Inquest concludes that gambling led to the death of Jack Ritchie and “woeful” State inadequacies contributed to his death.


The inquest into the death of 24-year-old Jack Ritchie concluded today at Sheffield Coroner’s Court. Jesse Nicholls represented Jack’s parents, Liz and Charles Ritchie, led by Paul Greaney QC. Kirsten Sjovoll acted for one of the Interested Persons.

Jack died in Hanoi, Vietnam, on 22 November 2017. On the day of his death, Jack had been gambling all day and had emailed his parents and posted on Facebook to indicate that he planned to end his life. He began gambling aged 17 and continued through easily accessible online betting over the following years.

The inquest investigated the role that gambling played in Jack’s death and whether the State could have prevented his death, and heard evidence from a number of senior witnesses about the information and treatment available to Jack, as well as the State’s regulation of gambling. The inquest is believed to be the first in England and Wales to examine the State’s role in a gambling-related death and was held as an Article 2 Middleton inquest following an earlier successful argument made by Jack’s family.

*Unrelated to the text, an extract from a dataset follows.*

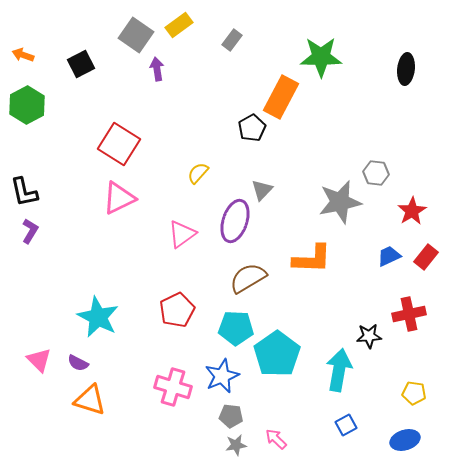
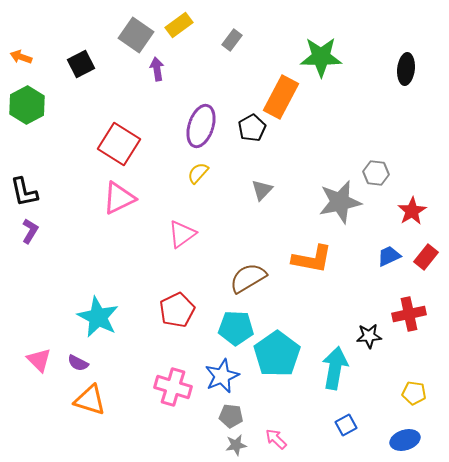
orange arrow at (23, 55): moved 2 px left, 2 px down
purple ellipse at (235, 221): moved 34 px left, 95 px up
orange L-shape at (312, 259): rotated 9 degrees clockwise
cyan arrow at (339, 370): moved 4 px left, 2 px up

HM Senior Coroner, David Urpeth, concluded that the regulation, information and treatment for gambling problems at the time of Jack’s death were “woefully inadequate” and probably contributed to Jack’s death. The treatment available for gambling problems was insufficient, there was a lack of training for medical professionals, and a lack of information available to the public. He concluded that Jack did not understand that gambling was not his fault and this led to feelings of shame and helplessness. The Coroner also found that Government regulation of gambling did not prevent Jack gambling despite clearly and obviously being addicted.

The Coroner observed that there continue to be significant gaps in treatment, information and education. As a result of these outstanding issues, which the coroner was concerned presented a risk of further deaths, the coroner will make a prevention of future deaths report addressed to the Department for Education, the Department of Health and Social Care and the Department for Culture, Media and Sport.